Lynne Abraham’s Startling Admission Should Disqualify Her

She says she didn't charge bad cops because there wasn't a constituency back then.

Lynne Abraham | Photo by Matt Rourke

Lynne Abraham | Photo by Matt Rourke

So, Lynne Abraham essentially disqualified herself in the mayor’s race last week.

She did so in such matter-of-fact, low-key fashion that I’m not sure that Philadelphians really noticed what she did. I’m not sure she noticed what she did. But the attitude she revealed was horrifying, dangerous, and a threat to the “new” Philadelphia so many people have worked to build in recent years. It needs a bit more sunlight.

Let’s rewind to the beginning. My Philly Mag colleague Holly Otterbein wrote about one of the last big decisions Abraham made during her two decades as the city’s district attorney — the decision not to prosecute Sgt. Chauncey Ellison or his then-girlfriend, Officer Robin Fortune, off-duty cops involved in the shooting of 20-year-old man, Lawrence Allen, over … pizza.

What happened:

In 2008, according to newspaper reports, Allen was friends with a teenager who stole a pizza from Sgt. Ellison’s son. The police sergeant and Officer Fortune tracked the thief down to Allen’s block, where witnesses say Allen tried to diffuse the situation and even offered to pay for the pie.

What happened next is hotly disputed. Ellison says Allen pulled a gun on him, and Ellison then shot Allen in self defense. Some witnesses say Allen indeed appeared to draw a gun; others say he was unarmed.

No gun was ever found near Allen’s body or in his house.

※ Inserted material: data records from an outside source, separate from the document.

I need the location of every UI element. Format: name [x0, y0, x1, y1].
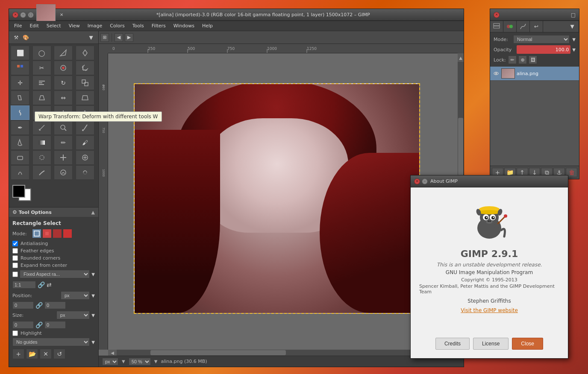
antialiasing-checkbox[interactable] [12, 241, 18, 246]
fixed-aspect-select[interactable]: Fixed Aspect ra... [20, 270, 90, 278]
mode-select[interactable]: Normal [513, 35, 570, 44]
smudge-button[interactable] [32, 165, 51, 180]
about-close-dialog-button[interactable]: Close [512, 338, 543, 350]
size-w-input[interactable] [12, 321, 34, 329]
nav-zoom-fit-icon[interactable]: ⊞ [100, 33, 109, 42]
ellipse-select-button[interactable]: ◯ [32, 46, 51, 60]
highlight-checkbox[interactable] [12, 330, 18, 336]
size-unit-arrow[interactable]: ▼ [91, 313, 95, 318]
close-window-button[interactable]: ✕ [12, 12, 18, 18]
toolbox-scroll-icon[interactable]: ▼ [87, 34, 95, 41]
menu-help[interactable]: Help [199, 22, 216, 29]
blend-button[interactable] [32, 135, 51, 150]
zoom-button[interactable] [54, 120, 73, 135]
rounded-corners-label[interactable]: Rounded corners [21, 255, 60, 261]
scrollbar-left-button[interactable]: ◀ [108, 350, 117, 356]
minimize-window-button[interactable]: – [20, 12, 26, 18]
dodge-burn-button[interactable] [11, 165, 29, 180]
status-unit-select[interactable]: px [102, 358, 118, 365]
layer-item-alina[interactable]: alina.png [490, 67, 579, 81]
menu-colors[interactable]: Colors [106, 22, 128, 29]
about-close-button[interactable]: ✕ [414, 178, 420, 184]
mode-add-button[interactable] [42, 229, 52, 238]
menu-image[interactable]: Image [84, 22, 106, 29]
tool-preset-open-button[interactable]: 📂 [26, 349, 38, 359]
crop-button[interactable] [76, 61, 94, 75]
menu-tools[interactable]: Tools [129, 22, 147, 29]
expand-center-checkbox[interactable] [12, 263, 18, 268]
panel-menu-button[interactable]: ▼ [566, 21, 579, 32]
lock-pixels-button[interactable]: ✏ [508, 56, 517, 64]
position-x-input[interactable] [12, 301, 34, 309]
tool-preset-delete-button[interactable]: ✕ [40, 349, 52, 359]
tab-paths[interactable] [517, 21, 530, 32]
rounded-corners-checkbox[interactable] [12, 255, 18, 261]
mode-new-button[interactable] [32, 229, 41, 238]
scissors-button[interactable]: ✂ [32, 61, 51, 75]
menu-file[interactable]: File [11, 22, 25, 29]
opacity-step-down[interactable]: ▼ [572, 47, 576, 52]
position-unit-arrow[interactable]: ▼ [91, 293, 95, 298]
visit-website-link[interactable]: Visit the GIMP website [461, 307, 518, 313]
maximize-window-button[interactable]: □ [28, 12, 34, 18]
align-button[interactable] [32, 76, 51, 90]
position-unit-select[interactable]: px [61, 291, 90, 300]
window-close-icon[interactable]: ✕ [60, 12, 63, 17]
highlight-label[interactable]: Highlight [21, 330, 42, 336]
position-y-input[interactable] [44, 301, 66, 309]
expand-center-label[interactable]: Expand from center [21, 263, 67, 268]
size-h-input[interactable] [44, 321, 66, 329]
tool-preset-new-button[interactable]: + [12, 349, 24, 359]
tab-layers[interactable] [490, 21, 503, 32]
guides-select[interactable]: No guides [12, 338, 90, 346]
nav-right-arrow[interactable]: ▶ [125, 33, 133, 42]
layer-visibility-button[interactable] [493, 70, 500, 77]
about-min-button[interactable]: – [422, 178, 428, 184]
ratio-input[interactable] [12, 281, 36, 289]
move-button[interactable]: ✛ [11, 76, 29, 90]
tool-preset-restore-button[interactable]: ↺ [53, 349, 65, 359]
lock-alpha-button[interactable]: 🖼 [529, 56, 537, 64]
tool-options-scroll[interactable]: ▲ [91, 210, 95, 215]
status-unit-arrow[interactable]: ▼ [122, 359, 125, 364]
status-zoom-arrow[interactable]: ▼ [154, 359, 158, 364]
status-zoom-select[interactable]: 50 % [129, 358, 151, 365]
perspective-button[interactable] [32, 91, 51, 105]
mode-intersect-button[interactable] [63, 229, 72, 238]
feather-edges-label[interactable]: Feather edges [21, 248, 54, 254]
size-unit-select[interactable]: px [56, 311, 90, 319]
nav-left-arrow[interactable]: ◀ [115, 33, 123, 42]
color-rotate-button[interactable] [76, 165, 94, 180]
fixed-aspect-arrow[interactable]: ▼ [91, 272, 95, 277]
lock-position-button[interactable]: ⊕ [518, 56, 527, 64]
foreground-color-swatch[interactable] [12, 185, 25, 198]
ink-button[interactable]: ✒ [11, 120, 29, 135]
scale-button[interactable] [76, 76, 94, 90]
ratio-swap-icon[interactable]: ⇄ [47, 281, 52, 288]
antialiasing-label[interactable]: Antialiasing [21, 241, 48, 246]
tab-channels[interactable] [503, 21, 517, 32]
color-picker-button[interactable] [76, 120, 94, 135]
measure-button[interactable] [32, 120, 51, 135]
eraser-button[interactable] [11, 150, 29, 165]
select-by-color-button[interactable] [11, 61, 29, 75]
paintbrush-button[interactable]: 🖌 [76, 135, 94, 150]
menu-windows[interactable]: Windows [170, 22, 198, 29]
airbrush-button[interactable] [32, 150, 51, 165]
foreground-select-button[interactable] [54, 61, 73, 75]
opacity-slider[interactable]: 100.0 [517, 45, 570, 54]
menu-edit[interactable]: Edit [26, 22, 42, 29]
bucket-fill-button[interactable] [11, 135, 29, 150]
toolbox-tab-icon[interactable]: ⚒ [12, 34, 20, 41]
convolve-button[interactable] [54, 165, 73, 180]
mode-select-arrow[interactable]: ▼ [572, 37, 576, 42]
shear-button[interactable] [11, 91, 29, 105]
cage-button[interactable] [76, 91, 94, 105]
flip-button[interactable]: ⇔ [54, 91, 73, 105]
credits-button[interactable]: Credits [435, 338, 470, 350]
heal-button[interactable] [76, 150, 94, 165]
clone-button[interactable] [54, 150, 73, 165]
menu-filters[interactable]: Filters [148, 22, 169, 29]
pencil-button[interactable]: ✏ [54, 135, 73, 150]
scrollbar-thumb-h[interactable] [150, 350, 286, 355]
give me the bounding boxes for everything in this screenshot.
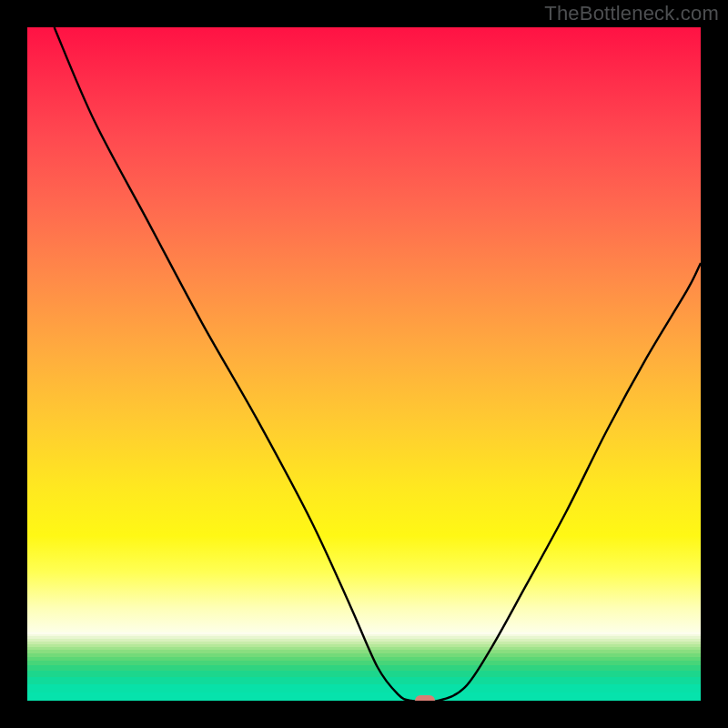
- watermark-label: TheBottleneck.com: [544, 2, 719, 25]
- optimal-marker: [415, 695, 435, 701]
- bottleneck-curve: [27, 27, 701, 701]
- plot-area: [27, 27, 701, 701]
- chart-frame: TheBottleneck.com: [0, 0, 728, 728]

Abraham didn’t press charges. Seth Williams, after he replaced Abraham, revived the case and ended up winning convictions for the two officers on charges of reckless endangerment.

What does Abraham have to say about all of this today? Pay close attention:

As it turns out, she says she would handle the case differently today. She would charge Ellison and Fortune with reckless endangerment “given the circumstances that we know now, and the evidence that we have now about the temper of the community, if you will.”

Emphasis added. Read it again. Abraham is saying, essentially, that she didn’t prosecute bad cops back in 2008 because there wasn’t a constituency for it back then.

Breathtaking.

OK, Lynne Abraham’s a politician. Politicians pander. It’s not always a bad thing — in a democracy, you don’t want a leader who is completely disconnected from the will and desires of the people he or she serves. Sometimes, though, you need a leader who will make a call based on what’s right and what’s wrong.

Abraham, however, is saying that important questions — of life or death, right or wrong, lawful or unlawful — have been decided by the community’s “temper,” as though Lawrence Allen’s death was OK back when police were popular, but is less so now that folks have been riled up by Ferguson, the death of Eric Garner in Staten Island, the Philadelphia shooting of Brandon Tate-Brown, the death of Baltimore’s Freddie Gray, and the Department of Justice report examining Philly PD’s use of force.

If you care about the current wave of police reform, why would you ever vote for Abraham, knowing she’s already deemed one man’s life an insufficient crowd-pleaser? And if you’re on the other side of the issue, can you ever trust Abraham after she’s admitted a willingness to flip-flop on such an important matter based on the voter mood?

Lynne Abraham just admitted she governs with her finger in the wind — and does so when lives are being weighed. She does not deserve to be rewarded with the mayor’s office.